А с тыльной стороны — такие знакомые слова Пушкина:
В годы жизни в Коломне Пушкин бывал во многих домах, о которых есть что рассказать. Дома Муравьевых, Лавалей, Олениных, квартиры братьев Тургеневых, Шаховского, Федора Глинки, Дельвига, Карамзиной, Виельгорского дожили (хотя и в разном состоянии) до наших дней. Но именно это и не дает мне права о них писать: содержание книги ограничено печальным словом «утраченный».
Тем не менее предмет для рассказа все-таки существует. К примеру, дом Отта, в который в 1817 году перевели Благородный пансион при Главном педагогическом институте (своего рода гимназия при университете). Когда-то этот участок (сейчас на нем стоит дом № 164 по набережной Фонтанки) был пожалован приглашенному в Петербург немецкому ученому Якобу Штелину. Назначили его профессором элоквенции и поэзии (элоквенция — это всего лишь красноречие. — И. С.), членом Академии, а потом и управляющим Академией изящных искусств. Штелин много сделал для поиска и обучения талантливых русских юношей, имеющих склонность к рисованию и гравированию. Ему и его ученикам принадлежат гравированные портреты императорской семьи, изображения Петербурга и его пригородов. К тому же Екатерина II поручила ему заняться воспитанием наследника престола Дело это было хлопотное, и Якову Яковлевичу (как его звали в России) было не до строительства дома. Дом здесь появился, когда внучка Штелина вышла замуж за австрийского купца Ионафана Отта, он-то и построил дом, в котором вместе с другими воспитанниками Благородного пансиона поселился Левушка Пушкин. Александр Сергеевич брата любил и часто навещал. Тем более что там же жил и лицейский товарищ, Вильгельм Карлович Кюхельбекер: обучал школяров русской словесности и латинскому языку. В этом доме Пушкин познакомился с однокашником Льва Михаилом Глинкой. Они были симпатичны друг другу, но и подозревать не могли, сколь многое свяжет их в будущем. Впрочем, Пушкин, чувствовавший себя рядом с младшим братом и его приятелем взрослым, умудренным опытом мужчиной, не подозревал и того, сколько забот и огорчений доставит ему всеобщий любимец Левушка Тогда будущее казалось каждому из этих четверых радужным, а жизнь — бесконечной…

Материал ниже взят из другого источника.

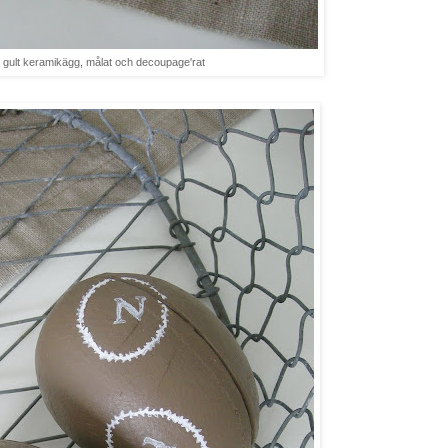
 gult keramikägg, målat och decoupage'rat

Дом, который мог бы стать мемориальным, передали в 1822 году богадельне Воспитательного дома Для нужд которой архитектор Доменико Квадри его радикально перестроил. Вот и еще одна утрата…
А. С. Пушкин
Давно разрушили и дом на Шестилавочной улице (потом она стала Надеждинской, затем — Маяковского), где умерла Надежда Осиповна и где у постели умирающей матери Пушкину впервые довелось «такое короткое время пользоваться материнскою нежностью, которую до того он не знал». Евпраксия Николаевна Вревская (для близких — Зизи, друг Пушкина, соседка по Михайловскому, дочь Прасковьи Александровны Осиповой-Вульф. — И. С.) вспоминала: «Последний год жизни, когда она была больна несколько месяцев, Пушкин ухаживал за нею с такой нежностью и уделял ей столько от малого своего состояния с такой охотой, что она узнала свою несправедливость и просила у него прощения, сознаваясь, что не умела его ценить».
Шестилавочная улица
В этом утраченном доме он пережил одно из самых сильных потрясений в жизни: узнал, наконец, какими могут быть отношения матери и сына, какая это ни с чем другим несравнимая душевная близость. И тут же ему предстояло потерять самого родного человека, только что обретенного после долгих лет холодности и отчуждения. Не слишком ли много для израненной души?..
Надежда Осиповна скончалась 29 марта 1836 года. Пушкин отвез ее на родовое кладбище у Святогорского монастыря.
Кто мог знать, как недолго им оставалось ждать встречи…
Нет и еще одного дома, в котором Пушкин простился с дорогим ему человеком. Это небольшой двухэтажный дом в Большом Казачьем переулке, неподалеку от Гороховой (сейчас — участок дома № 6). Шансов уцелеть у него не было: никаких архитектурных достоинств, зато место для новой, более солидной постройки весьма привлекательное. В этом доме, принадлежавшем купцу Дмитриеву, поселилась Ольга Сергеевна после того, как против воли родителей вышла замуж за Николая Ивановича Павлищева. Пушкину не без труда удалось примирить сестру с матерью и отцом. Но, похоже, родители были правы: Павлищев оказался человеком непорядочным и попортил Пушкину много крови, претендуя на Михайловское и пользуясь при этом обманом и мошенничеством. Отношения с неожиданно приобретенным родственником были напряженные, но Пушкин не мог не бывать в семействе Павлищевых: у них жила няня Арина Родионовна. У них она и умерла 31 июля 1828 года. А дома давно нет. Его снесли еще в XIX веке.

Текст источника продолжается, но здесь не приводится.